╔══

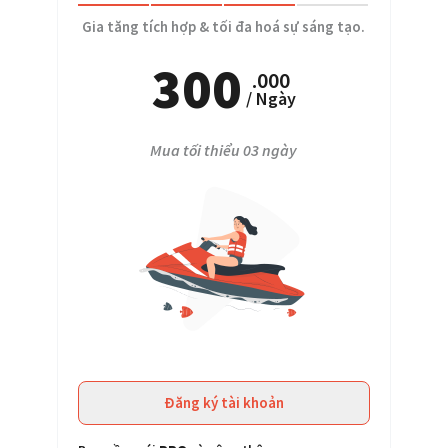
Gia tăng tích hợp & tối đa hoá sự sáng tạo.
50 lượt chơi/ngày
300
.000
/ Ngày
Mua tối thiểu 03 ngày
Đăng ký tài khoản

╚══

■ **The problem**
Return the material exactly as written, except for any pictures it holds.

■ **Final answer**
Gia tăng tích hợp & tối đa hoá sự sáng tạo.
50 lượt chơi/ngày
300
.000
/ Ngày
Mua tối thiểu 03 ngày
Đăng ký tài khoản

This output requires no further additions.